A diferencia de otros días, ese viernes de cuaresma, mi vecino amaneció con ganas de morirse, ya no pretendía matarse, su cobardía no le permitía pensar en el suicidio, en asesinar a una persona tan productiva y especial como él mismo.
Durante años buscó la manera de suicidarse, sin obtener éxito alguno, lo intentó tomando pastillas, comida descompuesta, metiéndose sobredosis de todo lo habido y por haber, tomando alcohol, tinher y aguarrás, cortándose las venas, aventándose a los camiones y arrojándose de los puentes peatonales de la ciudad. Siempre terminó con rasguños, raspones, moretones, fracturas, dolores, cicatrices y uno que otro insulto por parte de su familia. Está situación tan complicada lo hizo sentir cada vez más inútil y estúpido.
Era tan tonto que siempre pensó que sus métodos de flagelación y muerte eran los más efectivos, hasta que los comprobó. Intentó leer un manual para suicidas escrito por un experimentado muerto. Su mala suerte era tanta que nunca lo asaltaron a pesar de traer dinero y "vestir bien". Siempre transitó por las zonas de tolerancia, con vehículos de lujo y accesorios muy finos. Los borrachos jamás lo ofendieron y las prostitutas le tuvieron tanto amor que se abstuvieron de contagiarlo con sus sinuosas artes y malas mañas.
Ninguna persona quiso vivir con él, quizá por temor a que ese pobre hombre sufriera más con una carga emocional incomprensible como lo es una pareja o un inquilino. En el amor siempre le fue mal, entregó su corazón cada tres minutos y cada cinco lavó, sacudió y planchó su percudida dignidad. Siempre pensó que una de cada diez le correspondería pero nunca fue así, rebasó las leyes de la estadística y destrozó los principios de la probabilidad. Sí quería sexo le hubiera prestado a mi esposa, si quería amor le hubiera dado a mi hija. Habría sido más fácil que se ganará la lotería a que alguien se pudiera dar cuenta de sus necesidades afectivas.
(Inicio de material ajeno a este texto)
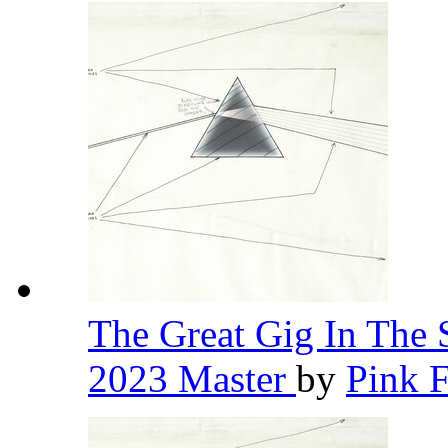
The Great Gig In The 
2023 Master
by
Pink 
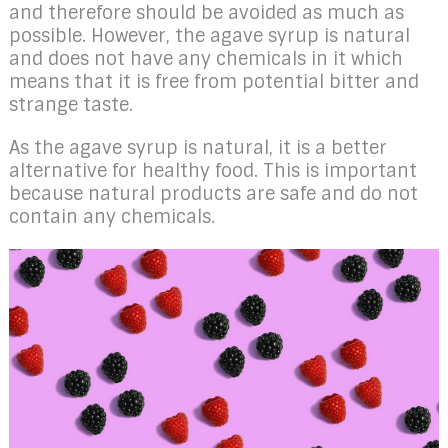
and therefore should be avoided as much as
possible. However, the agave syrup is natural
and does not have any chemicals in it which
means that it is free from potential bitter and
strange taste.
As the agave syrup is natural, it is a better
alternative for healthy food. This is important
because natural products are safe and do not
contain any chemicals.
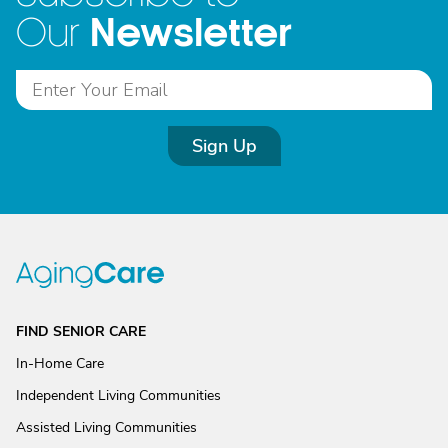
Newsletter
Our
Sign Up
FIND SENIOR CARE
In-Home Care
Independent Living Communities
Assisted Living Communities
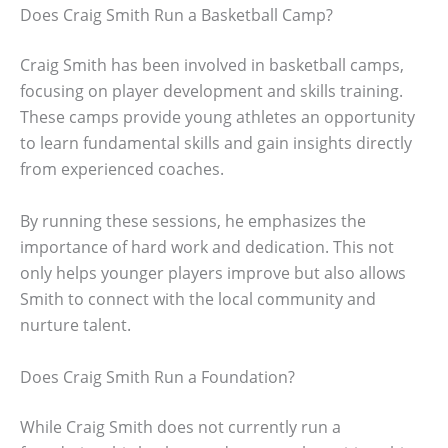
Does Craig Smith Run a Basketball Camp?
Craig Smith has been involved in basketball camps,
focusing on player development and skills training.
These camps provide young athletes an opportunity
to learn fundamental skills and gain insights directly
from experienced coaches.
By running these sessions, he emphasizes the
importance of hard work and dedication. This not
only helps younger players improve but also allows
Smith to connect with the local community and
nurture talent.
Does Craig Smith Run a Foundation?
While Craig Smith does not currently run a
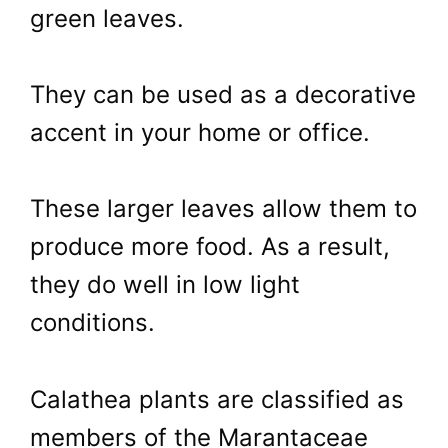
green leaves.
They can be used as a decorative
accent in your home or office.
These larger leaves allow them to
produce more food. As a result,
they do well in low light
conditions.
Calathea plants are classified as
members of the Marantaceae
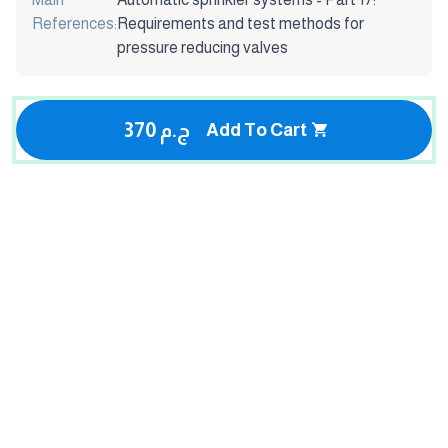
References:
Requirements and test methods for
pressure reducing valves
370 ج.م
Add To Cart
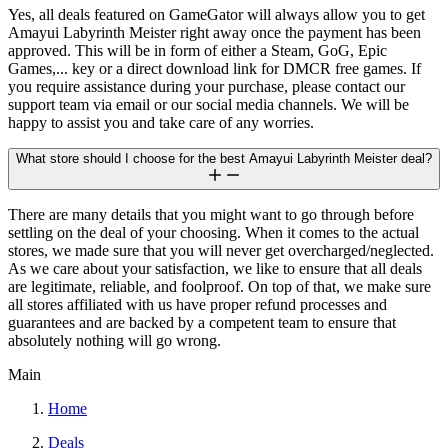
Yes, all deals featured on GameGator will always allow you to get
Amayui Labyrinth Meister right away once the payment has been
approved. This will be in form of either a Steam, GoG, Epic
Games,... key or a direct download link for DMCR free games. If
you require assistance during your purchase, please contact our
support team via email or our social media channels. We will be
happy to assist you and take care of any worries.
What store should I choose for the best Amayui Labyrinth Meister deal?
There are many details that you might want to go through before
settling on the deal of your choosing. When it comes to the actual
stores, we made sure that you will never get overcharged/neglected.
As we care about your satisfaction, we like to ensure that all deals
are legitimate, reliable, and foolproof. On top of that, we make sure
all stores affiliated with us have proper refund processes and
guarantees and are backed by a competent team to ensure that
absolutely nothing will go wrong.
Main
Home
Deals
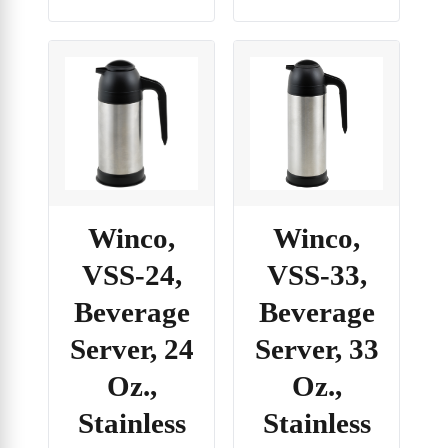
Winco,
Winco,
VSS-24,
VSS-33,
Beverage
Beverage
Server, 24
Server, 33
Oz.,
Oz.,
Stainless
Stainless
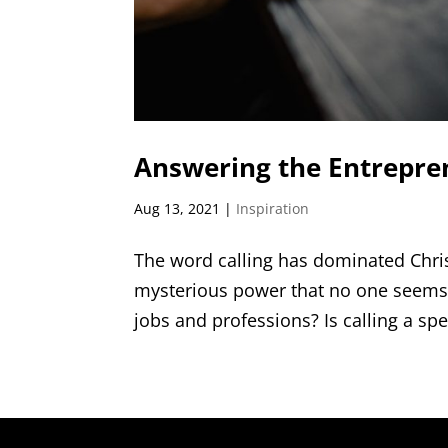
Answering the Entrepren
Aug 13, 2021
|
Inspiration
The word calling has dominated Christ
mysterious power that no one seems 
jobs and professions? Is calling a spe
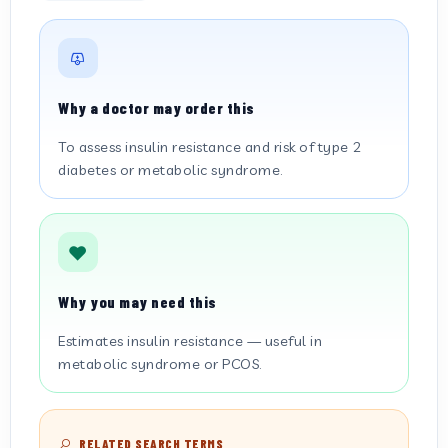
Why a doctor may order this
To assess insulin resistance and risk of type 2
diabetes or metabolic syndrome.
Why you may need this
Estimates insulin resistance — useful in
metabolic syndrome or PCOS.
RELATED SEARCH TERMS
Aparentó ser un tipo normal, burócrata consumado y consumido, un trabajo en el que nunca cupo, su personalidad tímida fue siempre en contra de los principios serviciales de aquellos trabajadores de gobierno, siempre entregó a tiempo sus encargos y atendía a las personas con una prodigiosa amabilidad, una verdadera rareza en ese campo laboral.
A sus cuarenta años permaneció soltero y al parecer sólo durmió rodeado de algunos gatos que recogió de la calle. Siempre comió en la fonda de la esquina y nunca se le conoció sirvienta o algo parecido. Su corbatas eran únicas e inigualables, por ratos pienso que le costó mucho trabajo encontrar modelos tan feos y repugnantes que no ayudaron a su imagen de letrado trabajador de gobierno.
Siempre caminó encorvado, sus pocos y relamidos cabellos simulaban fideos escurridos. Sus pantalones cortos y ajustados mostraban sus piernas flacas y prominentes tobillos que eran cubiertos parcialmente por unos pequeños calcetines de marca. Su reloj de oro con incrustaciones de diamantes parecía un juguete de mala calidad en esa frágil y menuda muñeca. Las cadenas de oro que colgaban de su cuello parecían meros artificios de fantasía. Todo en él era tan impersonal que nunca llamó la atención ni mereció ser comentado por alguien, hasta hoy.
Pensó que su castigo era vivir y morir a medias, tantas alternativas que utilizó y nada le funcionó. Si me hubiera dicho que se quería morir, con mucha alegría lo hubiera asesinado, no por gusto ni por odio, sino por caridad. Si me lo hubiera dicho antes de arrojarse a mi automóvil, me habría ahorrado tantos problemas con la policía, no estuviera durmiendo en una celda fría y húmeda, rodeado y expuesto a tantos malandrines, habría aprovechado la eficacia y la eficiencia de la policia para huir. Lo único que el imbécil logró fue joder mi vida con su salvación, al menos tuvo la certeza de que algunas personas aparte de mí lo recordarían, ahora lo recuerdo, creo que fue un mal vecino, sí un mal vecino, un cadáver con bonitos automóviles que no sirven para nada como él.